Find every line in the entries that holds the string "ממתכת" and report it.

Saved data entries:
○ ○ ○ ○ ○

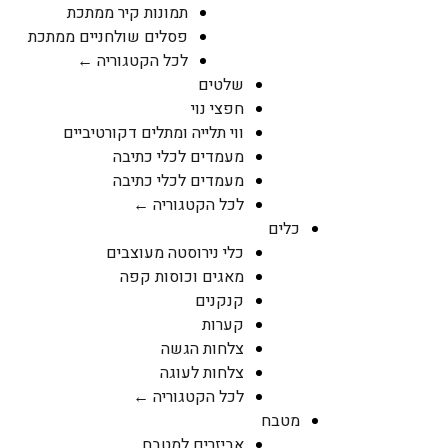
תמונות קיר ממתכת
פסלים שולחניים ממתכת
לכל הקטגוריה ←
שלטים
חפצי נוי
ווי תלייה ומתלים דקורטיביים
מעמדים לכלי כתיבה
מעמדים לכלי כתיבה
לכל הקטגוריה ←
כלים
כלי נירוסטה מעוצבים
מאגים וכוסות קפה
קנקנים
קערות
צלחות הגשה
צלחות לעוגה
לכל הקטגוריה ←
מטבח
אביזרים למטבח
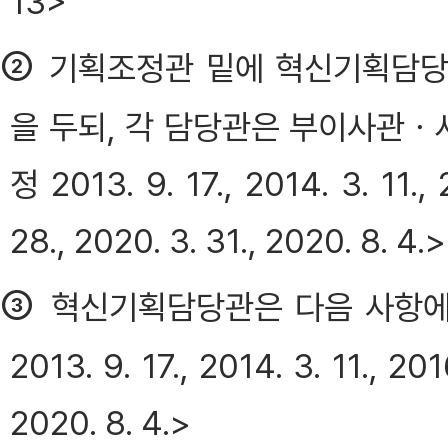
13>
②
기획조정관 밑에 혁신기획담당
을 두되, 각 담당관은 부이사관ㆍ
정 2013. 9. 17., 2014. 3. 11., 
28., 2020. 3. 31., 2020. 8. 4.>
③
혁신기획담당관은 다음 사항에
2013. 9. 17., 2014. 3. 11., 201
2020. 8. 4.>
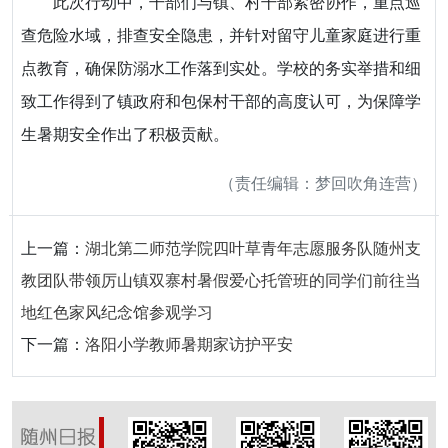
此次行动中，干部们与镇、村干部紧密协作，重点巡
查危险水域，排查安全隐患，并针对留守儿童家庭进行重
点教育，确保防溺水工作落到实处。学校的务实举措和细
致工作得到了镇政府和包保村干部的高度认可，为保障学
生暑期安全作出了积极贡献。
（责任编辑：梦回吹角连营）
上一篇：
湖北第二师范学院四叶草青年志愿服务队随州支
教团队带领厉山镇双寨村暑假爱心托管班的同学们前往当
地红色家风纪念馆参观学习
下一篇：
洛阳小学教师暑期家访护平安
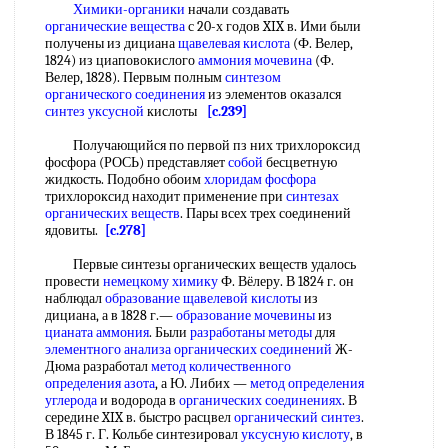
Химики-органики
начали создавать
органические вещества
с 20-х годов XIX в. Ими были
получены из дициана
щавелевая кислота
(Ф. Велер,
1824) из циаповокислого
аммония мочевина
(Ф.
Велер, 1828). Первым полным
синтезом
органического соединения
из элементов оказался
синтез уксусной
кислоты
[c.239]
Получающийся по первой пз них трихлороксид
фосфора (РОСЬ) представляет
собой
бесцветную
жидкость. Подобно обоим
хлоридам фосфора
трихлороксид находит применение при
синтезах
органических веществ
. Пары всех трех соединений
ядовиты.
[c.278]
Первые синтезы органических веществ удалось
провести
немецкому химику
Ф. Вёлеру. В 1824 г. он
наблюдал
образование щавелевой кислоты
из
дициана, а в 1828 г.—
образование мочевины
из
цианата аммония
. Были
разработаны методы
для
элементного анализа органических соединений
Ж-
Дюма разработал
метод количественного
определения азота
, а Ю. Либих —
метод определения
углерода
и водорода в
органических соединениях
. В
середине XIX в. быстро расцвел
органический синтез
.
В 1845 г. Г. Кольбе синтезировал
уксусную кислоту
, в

○ ○ ○ ○ ○

* ANSWER TO THIS TASK
תמונות קיר ממתכת
פסלים שולחניים ממתכת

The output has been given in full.